Best Tailoring Company, Appellant, v. Harry R. Clancey, Appellee.
    Gen. No. 18,367.
    (Not to be reported in full.)
    Appeal from the Municipal Court of Chicago; the Hon. Fred C. Hill, Judge, presiding.
    Heard in the Branch Appellate Court at the March term 1912.
    Reversed and remanded.
    Opinion filed March 11, 1914.
    Statement of the Case.
    Action by Best Tailoring Company, a corporation, against Harry R. Clancey to recover a sum claimed to be due under a contract of employment. The contract was in writing, and it was stipulated therein that the defendant was to receive a certain salary per year and to receive a commission of seven per cent, on the amount of goods sold during any one year in excess of $100,000, and the defendant guaranteed to sell not less than $50,000 worth of merchandise during any one year, and agreed that if his sales were less than that amount he would pay plaintiff fourteen per cent, on the difference between the amount of his sales and $50,000. The defendant’s sales lacked $28,008.29 of amounting to $50,000, and plaintiff brought suit to recover from defendant fourteen per cent, on that deficiency.
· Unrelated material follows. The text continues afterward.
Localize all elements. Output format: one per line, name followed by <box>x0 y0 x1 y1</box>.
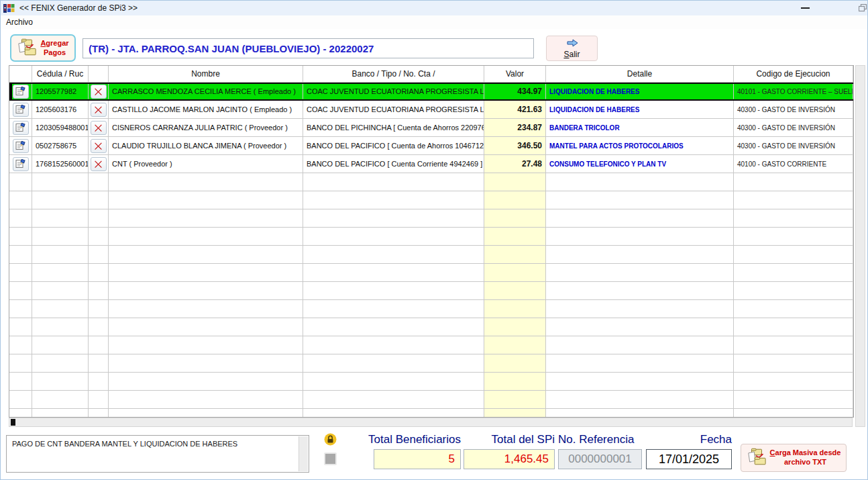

Defendant’s affidavit of merits based his entire defense on the claim that before the contract was drafted the plaintiff agreed to furnish him to sell a certain line of suits, the cheapest of which should be sold by him at $15 per suit and that plaintiff had failed to furnish the same, thereby preventing him from doing the volume of business he had contracted to do. Defendant also filed a claim of set-off for a portion of his salary. The jury found the issues against the plaintiff, and from a judgment entered on the verdict, plaintiff appeals.
    Abstract of the Decision.
    1. Evidence, § 319
      
      —when parol evidence inadmissible to vary terms of a written employment contract. In an action against an employe on a written employment contract, permitting defendant to prove conversations which occurred before the contract was signed to show that plaintiff undertook to furnish defendant a certain line of goods to sell and permitting defendant to prove that plaintiff failed to perform its contract in that respect, held error, it appearing that the contract was complete and unambiguous, and clearly meaning that the plaintiff was to be the arbiter as to the line of goods which defendant was to sell.
    
      Menz I. Rosenbaum: and Louis M. Cahn, for appellant ; Maurice Alschuler, of counsel.
    James Turnock, for appellee.
    
      
      See Illinois Notes Digest, Vols. XI to XV, same topic and section number.
    
   Mr. Presiding Justice Graves

delivered the opinion of the court.

2. Set-off and recoupment, § 43*—when claim of set-off should he excluded from consideration of fury. Where a claim of set-off is not supported by any competent evidence, it is error for the court not to exclude it from the consideration of the jury.